When Gary Leonard, General Electric’s global technology director for aero-thermal and mechanical systems technologies, spoke with POWER Contributing Editor Mark Axford at this year’s Gulf Coast Power Association’s Spring Conference in Houston, he commented on several ways GE is developing technologies for the power industry’s future.
GE has so many products that are part of the power generation industry. How do you prioritize the areas of focus to determine where the research dollars are spent?
Leonard: We try to monetize the value we can create for the world. If we make something more efficient, how much fuel does that save the world? If we reduce the cost of a product, how much capital investment does that save the world? You can always turn value into dollars, make an estimate of “How much will it cost GE to make this happen?” and then examine the risk of failure, so if you are proposing research with a high risk of failure, it better produce a lot of value and not a lot of cost.
GE’s current annual budget for R&D is $4.5 billion. Is all of that from GE stockholders, or is some of that provided by grants from governments and other organizations?
Leonard: Most is from GE stockholders. We do get some funding from the military for aircraft engines. Out of the $4.5 billion, about $600 million per year is allocated to the GE research centers and about $90 million of the $600 million comes from government and other agencies.
The hot buttons in the ERCOT market are demand response and capacity shortfall. There is a debate over whether new generation, old generation, and demand response should become eligible to earn a capacity payment. GE has worked to develop compressed air storage technology. Why do you think air storage has not caught on in the U.S. despite its 70% round-trip efficiency and $1,000/kW installed cost?
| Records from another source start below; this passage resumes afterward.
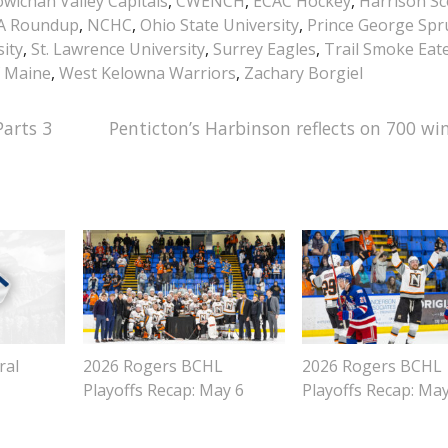
wichan Valley Capitals
,
CWENCH
,
ECAC Hockey
,
Harrison Sc
A Roundup
,
NCHC
,
Ohio State University
,
Prince George Spr
ity
,
St. Lawrence University
,
Surrey Eagles
,
Trail Smoke Eat
f Maine
,
West Kelowna Warriors
,
Zachary Borgiel
arts 3
Penticton’s Harbinson reflects on 700 win
ral
2026 Rogers BCHL
2026 Rogers BCHL
Playoffs Recap: May 6
Playoffs Recap: Ma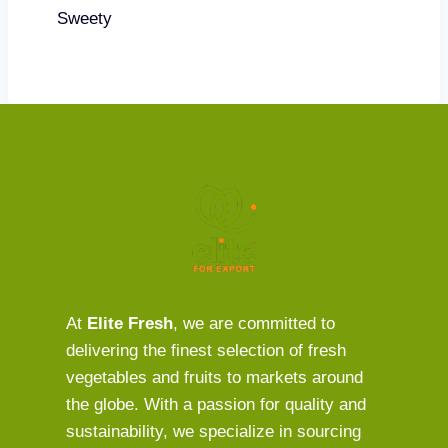
Sweety
At
Elite Fresh
, we are committed to
delivering the finest selection of fresh
vegetables and fruits to markets around
the globe. With a passion for quality and
sustainability, we specialize in sourcing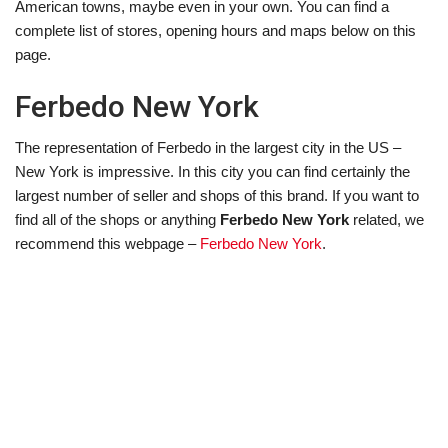
American towns, maybe even in your own. You can find a
complete list of stores, opening hours and maps below on this
page.
Ferbedo New York
The representation of Ferbedo in the largest city in the US –
New York is impressive. In this city you can find certainly the
largest number of seller and shops of this brand. If you want to
find all of the shops or anything
Ferbedo New York
related, we
recommend this webpage –
Ferbedo New York
.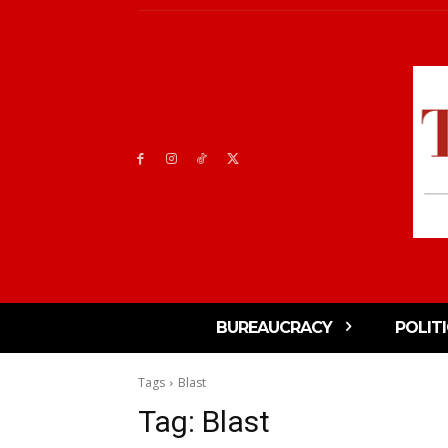
BUREAUCRACY
POLIT
Tags
Blast
Tag:
Blast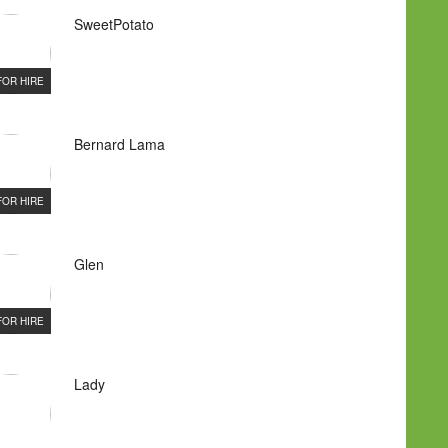
SweetPotato
FOR HIRE
Bernard Lama
FOR HIRE
Glen
FOR HIRE
Lady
Leonard: In the U.S., compressed air storage technology is still not cost effective, even at $1,000/kW. While there may some local areas in the U.S. where the economics work, large-scale energy storage becomes economical when supporting grids have at least 15% to 20% renewable energy and the associated cycling. In Germany, we are starting to get some traction on compressed air storage plants sized at about 300 MW with 8 hours of peak duration. You can double the storage capacity by doubling the size of the cavern, and all of this happens for a small increase in project cost. That’s why I am very bullish about gigawatt-hours of storage capability; most of the cost is the turbo-machinery.
Tell me more about the battery technology that GE is working on to supplement wind farms.
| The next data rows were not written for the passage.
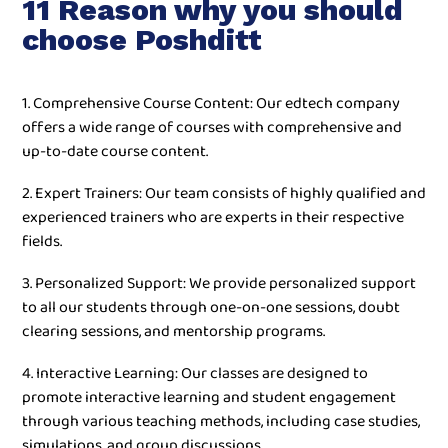
11 Reason why you should
choose Poshditt
1. Comprehensive Course Content: Our edtech company
offers a wide range of courses with comprehensive and
up-to-date course content.
2. Expert Trainers: Our team consists of highly qualified and
experienced trainers who are experts in their respective
fields.
3. Personalized Support: We provide personalized support
to all our students through one-on-one sessions, doubt
clearing sessions, and mentorship programs.
4. Interactive Learning: Our classes are designed to
promote interactive learning and student engagement
through various teaching methods, including case studies,
simulations, and group discussions.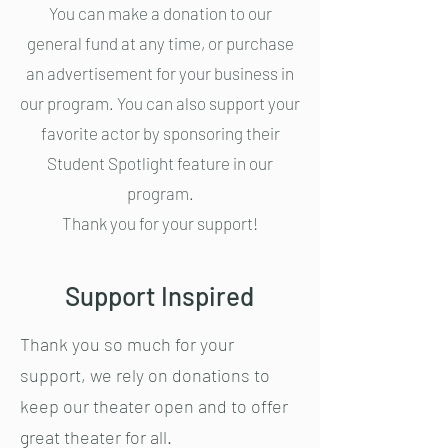
You can make a donation to our
general fund at any time, or purchase
an advertisement for your business in
our program. You can also support your
favorite actor by sponsoring their
Student Spotlight feature in our
program.
Thank you for your support!
Support Inspired
Thank you so much for your
support, we rely on donations to
keep our theater open and to offer
great theater for all.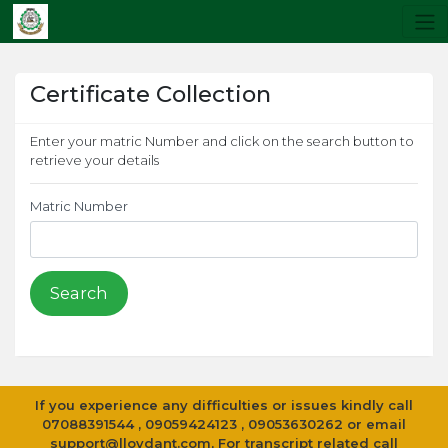
Certificate Collection
Enter your matric Number and click on the search button to
retrieve your details
Matric Number
If you experience any difficulties or issues kindly call
07088391544 , 09059424123 , 09053630262 or email
support@lloydant.com
, For transcript related call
Leonard: Since cost and weight are the key parameters, we started by setting a design specification that called out low-cost materials. We want to have energy storage capacity that is at least two times that of a lead acid battery as measured in amp-hours per pound weight. We think this will be economically viable during the next few years. If your mission is pure frequency regulation, maybe a lithium-ion battery makes the most sense. But GE is more focused on power firming and serious energy storage.
Is there any breakthrough technology on the horizon that you can talk about relating to wind turbines? Aside from the fact that they get bigger and bigger and now go offshore, where are we headed? Will we ever see smaller-diameter, multi-stage wind turbines?
Leonard: Well, there’s only so much energy to be captured in a wind stream of a certain diameter. We’ve looked at inlet funnels, and this might help, but I think wind turbines will be single stage for the foreseeable future, and they will get larger, not smaller. The problem is that the blades are already so long, transportation has become a significant challenge. So perhaps the “development” that we need is a better way to manufacture the blades—not in a conventional factory but in a temporary factory set up inexpensively at the location of the wind farm. GE is working with the U.S. Department of Energy on a design called “tension fabric blade.” Much of the blade material would be a high-strength cloth that could be delivered to the jobsite in rolls. We could make the blades longer since the allowable length of a truck on the interstate highway would no longer be a design constraint. This could be a game-changer.
You were personally involved in the hugely successful wet compression technology adapted to the GE LM6000 gas turbine and trademarked as “Sprint.” GE later introduced an ultra-high-efficiency 100-MW gas turbine (the LMS100) that included an intercooler. Are other advancements in wet compression and intercooling on the horizon for GE?
Leonard: We’re always taking technology to the next level. As it turns out, Sprint technology may someday be regarded as a disruptive technology since it is utilized by so many models of gas turbines. I’m confident that we will see more wet compression in GE gas turbine products. ■
— Mark Axford is a POWER contributing editor.